Como é possível observar, no pensamento de Gramsci, não se apresenta nenhuma intenção de ruptura com a perspectiva da totalidade. Além disso, é relevante ressaltar que a lógica de reduzi-lo a um teórico da cultura, da subjetividade, das instituições, em síntese, da “superestrutura” é uma forma de destituir seu pensamento dos fundamentos quanto à transformação das condições materiais e simbólicas de existência das classes subalternas. A reforma intelectual e moral não significa uma espécie de autonomização entre economia e política. Ao contrário, em Gramsci, há uma relação dialética e contraditória entre economia e política, de tal forma que “pensar-se a construção de uma nova forma social, uma nova sociabilidade, só é possível se se

pensam conjuntamente as formas específicas de sua realização – a um tempo – material e simbólica” (DIAS, 1996, p. 10).

A concepção de sociedade civil proposta por Gramsci não poderia, então, romper com a dimensão dos interesses classistas. No seu pensamento, a sociedade civil não pode ser pensada como portadora de uma suposta neutralidade ou posicionada numa única direção política. Isto redundaria numa perspectiva homogeneizadora de interesses e visão de mundo. Diferentemente do pensamento liberal, o autor dos cadernos do cárcere, reconhece que as ideologias e os projetos classistas se expressam, através dos sujeitos coletivos. A sociedade civil em Gramsci longe de se orientar de modo neutro ou unívoco, reúne, contraditoriamente, interesses estruturalmente desiguais, tendo no horizonte a racionalidade classista dominante (DIAS, 1996).

A interpretação concedida à sociedade civil, pela “esquerda democrática”, põe, assim, em circulação, ainda que contra a vontade de alguns sujeitos individuais e coletivos, a ruptura com qualquer forma de narrativa que busque apanhar as determinações do modo de ser da individualidade e do estado atual das coisas. Tudo se passa como se o que restasse a fazer se constituísse na perspectiva de garantir melhoria nas condições de vida ou como afirma Wood (2003, p. 205):

por mais diferentes que sejam os métodos para dissolver conceitualmente o capitalismo – o que inclui tudo desde a teoria do pós-fordismo até os `estudos culturais´ pós-modernos e a `política de identidade´ -, eles em geral têm em comum um conceito especialmente útil: `sociedade civil´.

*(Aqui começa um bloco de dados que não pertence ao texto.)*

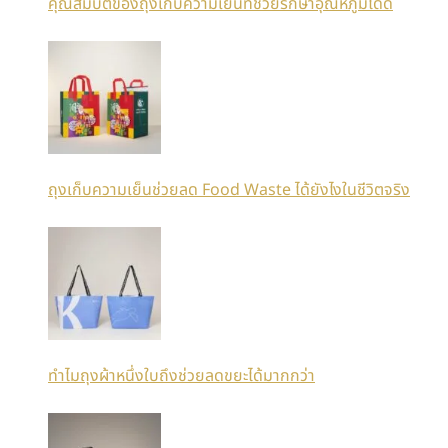
คุณสมบัติของถุงเก็บความเย็นที่ช่วยรักษาอุณหภูมิได้ดี
ถุงเก็บความเย็นช่วยลด Food Waste ได้ยังไงในชีวิตจริง
ทำไมถุงผ้าหนึ่งใบถึงช่วยลดขยะได้มากกว่า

Considerando as contribuições gramscianas sabemos que este é um processo ideológico de enorme efeito, até porque as ideias, quando se enraízam, têm força material. O problemático, neste momento histórico, é que as forças dominantes se empenham para conquistar corações e mentes dos indivíduos e dos sujeitos coletivos, e, de modo especial, das lideranças que foram construídas na oposição à sociabilidade burguesa. Assim, os espaços históricos de elaboração de resistência são fortemente abalados e atravessados pela ideia de diluir o capitalismo enquanto modo de produção e projeto civilizatório.

No lugar do capitalismo, o poder da “sociedade” enquanto algo abstrato e, assim, os problemas existentes são tratados como decorrentes diretamente do modo de ser de cada indivíduo,

como se suas características pessoais fossem atributos de um Eu isolado das relações sociais. Dissemina-se uma intensa desvalorização dos espaços coletivos que são orgânicos à formação crítica numa perspectiva de totalidade. Acentua-se, e afirma-se o aprimoramento da ordem burguesa, ainda que na realidade, isto signifique a aceitação da desigualdade social como naturalidade e modo de ser instituído. O pensamento da “esquerda democrática” transita num campo minado: por um lado se empenha para controlar a fúria destrutiva do capital, apostando todas suas fichas, na realização dos direitos humanos; na sustentabilidade socioambiental; na universalidade dos serviços de saúde e de educação, dentre outras questões. Por outro lado, fica refém dos interesses do capital e se orienta para aprofundar a direção sócio-histórico-cultural imposta por esses interesses.